» What to do: Extract the lines that carry the string "annuncio" from the listing.

» Record excerpts:
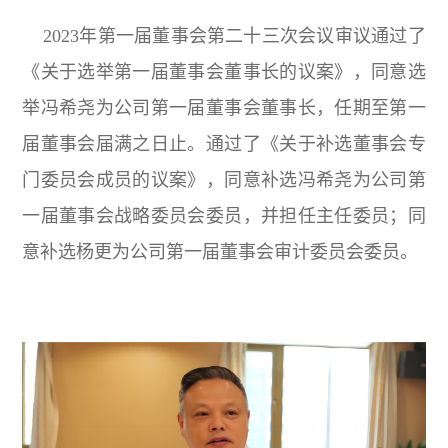
2023年第一届董事会第二十三次会议审议通过了
《关于选举第一届董事会董事长的议案》，同意选
举冯希尧为公司第一届董事会董事长，任期至第一
届董事会届满之日止。通过了《关于补选董事会专
门委员会成员的议案》，同意补选冯希尧为公司第
一届董事会战略委员会委员，并担任主任委员；同
意补选杨更为公司第一届董事会审计委员会委员。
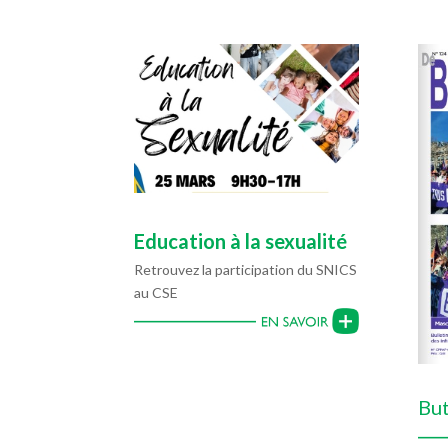
Education à la sexualité
Retrouvez la participation du SNICS
au CSE
But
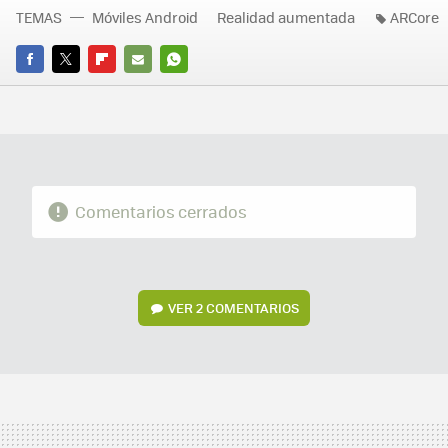
TEMAS
Móviles Android
Realidad aumentada
ARCore
FACEBOOK
TWITTER
FLIPBOARD
E-
WHATSAPP
MAIL
Comentarios cerrados
VER
2 COMENTARIOS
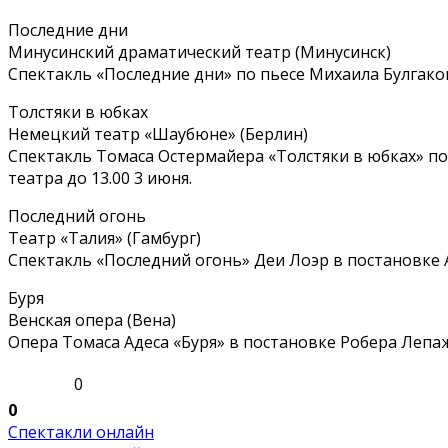
Последние дни
Минусинский драматический театр (Минусинск)
Спектакль «Последние дни» по пьесе Михаила Булгако
Толстяки в юбках
Немецкий театр «Шаубюне» (Берлин)
Спектакль Томаса Остермайера «Толстяки в юбках» по 
театра до 13.00 3 июня.
Последний огонь
Театр «Талия» (Гамбург)
Спектакль «Последний огонь» Деи Лоэр в постановке А
Буря
Венская опера (Вена)
Опера Томаса Адеса «Буря» в постановке Робера Лепажа
0
0
Спектакли онлайн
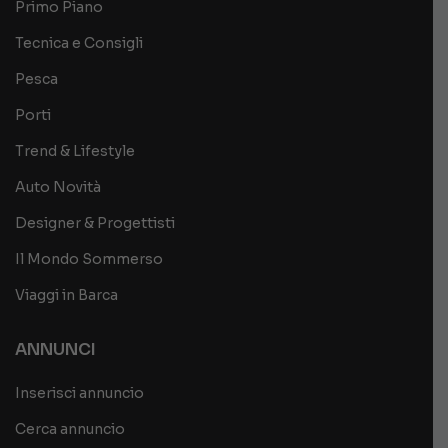
Primo Piano
Tecnica e Consigli
Pesca
Porti
Trend & Lifestyle
Auto Novità
Designer & Progettisti
Il Mondo Sommerso
Viaggi in Barca
ANNUNCI
Inserisci annuncio
Cerca annuncio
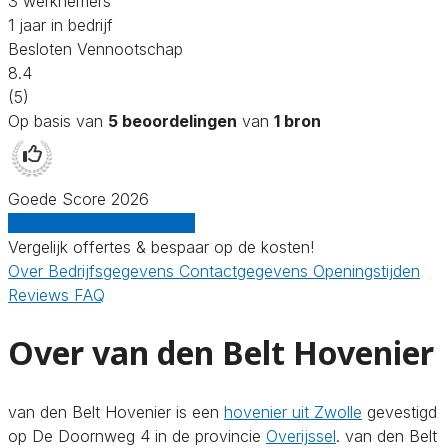
3 werknemers
1 jaar in bedrijf
Besloten Vennootschap
8.4
(5)
Op basis van
5 beoordelingen
van
1 bron
Goede Score 2026
Gratis offertes vergelijken
Vergelijk offertes & bespaar op de kosten!
Over
Bedrijfsgegevens
Contactgegevens
Openingstijden
Reviews
FAQ
Over van den Belt Hovenier
van den Belt Hovenier is een
hovenier uit Zwolle
gevestigd
op De Doornweg 4 in de provincie
Overijssel
. van den Belt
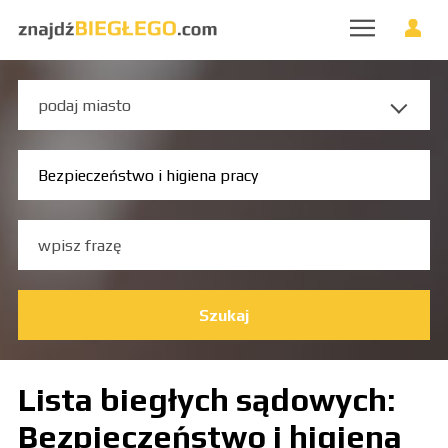
Szukaj
Lista biegłych sądowych:
Bezpieczeństwo i higiena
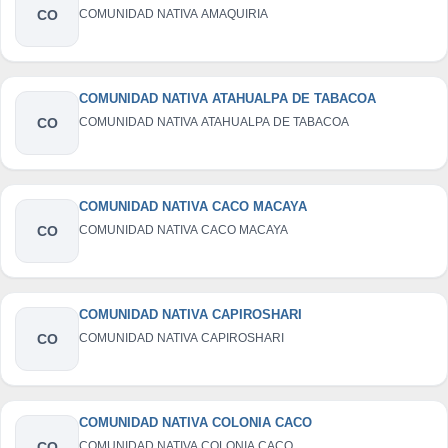
CO
COMUNIDAD NATIVA AMAQUIRIA
COMUNIDAD NATIVA ATAHUALPA DE TABACOA
CO
COMUNIDAD NATIVA ATAHUALPA DE TABACOA
COMUNIDAD NATIVA CACO MACAYA
CO
COMUNIDAD NATIVA CACO MACAYA
COMUNIDAD NATIVA CAPIROSHARI
CO
COMUNIDAD NATIVA CAPIROSHARI
COMUNIDAD NATIVA COLONIA CACO
CO
COMUNIDAD NATIVA COLONIA CACO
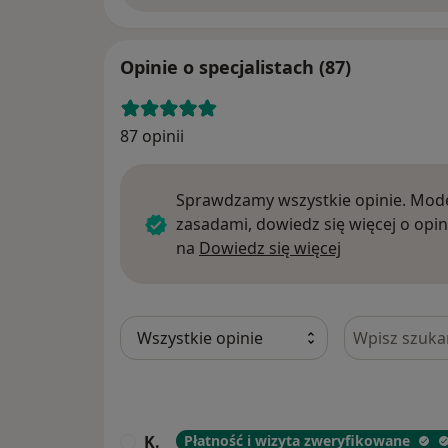
Opinie o specjalistach (87)
87 opinii
Sprawdzamy wszystkie opinie. Mode
zasadami, dowiedz się więcej o opin
Dowiedz się w
na
Dowiedz się więcej
Szukaj w opi
K.
Płatność i wizyta zweryfikowane
K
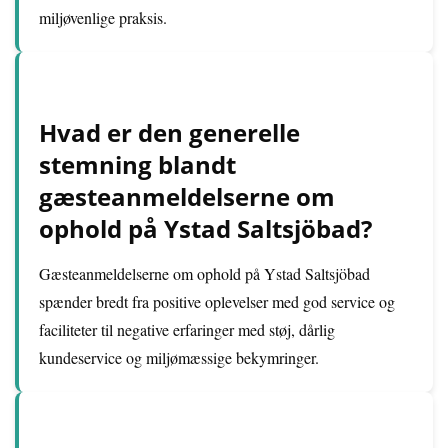
miljøvenlige praksis.
Hvad er den generelle
stemning blandt
gæsteanmeldelserne om
ophold på Ystad Saltsjöbad?
Gæsteanmeldelserne om ophold på Ystad Saltsjöbad
spænder bredt fra positive oplevelser med god service og
faciliteter til negative erfaringer med støj, dårlig
kundeservice og miljømæssige bekymringer.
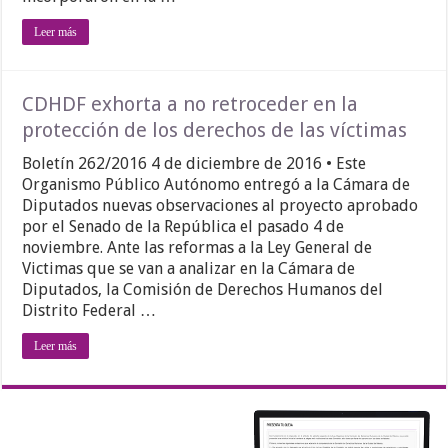
Leer más
CDHDF exhorta a no retroceder en la
protección de los derechos de las víctimas
Boletín 262/2016 4 de diciembre de 2016 • Este
Organismo Público Autónomo entregó a la Cámara de
Diputados nuevas observaciones al proyecto aprobado
por el Senado de la República el pasado 4 de
noviembre. Ante las reformas a la Ley General de
Victimas que se van a analizar en la Cámara de
Diputados, la Comisión de Derechos Humanos del
Distrito Federal …
Leer más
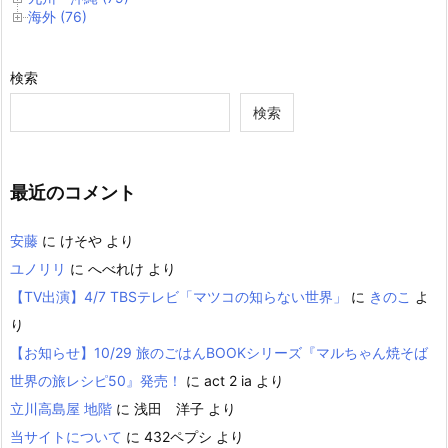
海外 (76)
検索
検索
最近のコメント
安藤
に
けそや
より
ユノリリ
に
へべれけ
より
【TV出演】4/7 TBSテレビ「マツコの知らない世界」
に
きのこ
よ
り
【お知らせ】10/29 旅のごはんBOOKシリーズ『マルちゃん焼そば
世界の旅レシピ50』発売！
に
act 2 ia
より
立川高島屋 地階
に
浅田 洋子
より
当サイトについて
に
432ペプシ
より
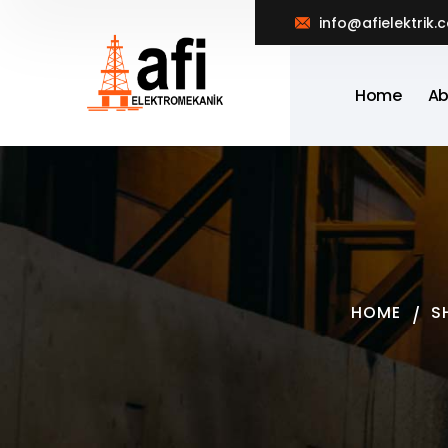
info@afielektrik.
Home
Ab
HOME
S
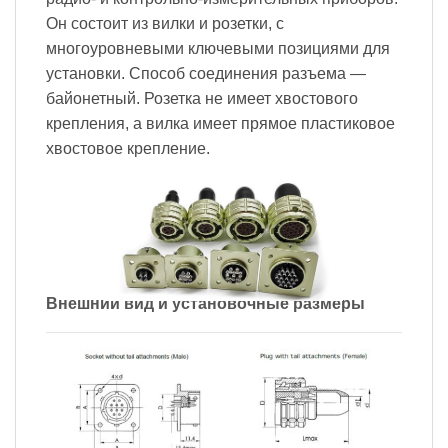
Он состоит из вилки и розетки, с
многоуровневыми ключевыми позициями для
установки. Способ соединения разъема —
байонетный. Розетка не имеет хвостового
крепления, а вилка имеет прямое пластиковое
хвостовое крепление.
Внешний вид и установочные размеры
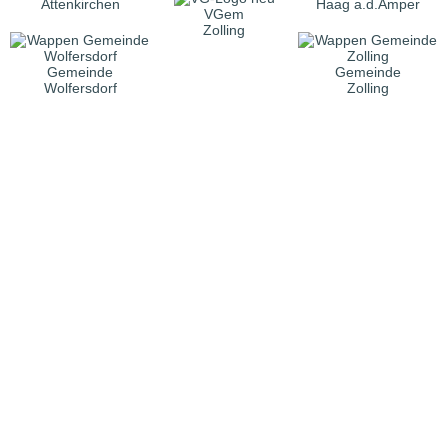
Attenkirchen
Haag a.d.Amper
VGem
Zolling
Gemeinde
Gemeinde
Wolfersdorf
Zolling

» Written response:
Inserisci annuncio
Cerca annuncio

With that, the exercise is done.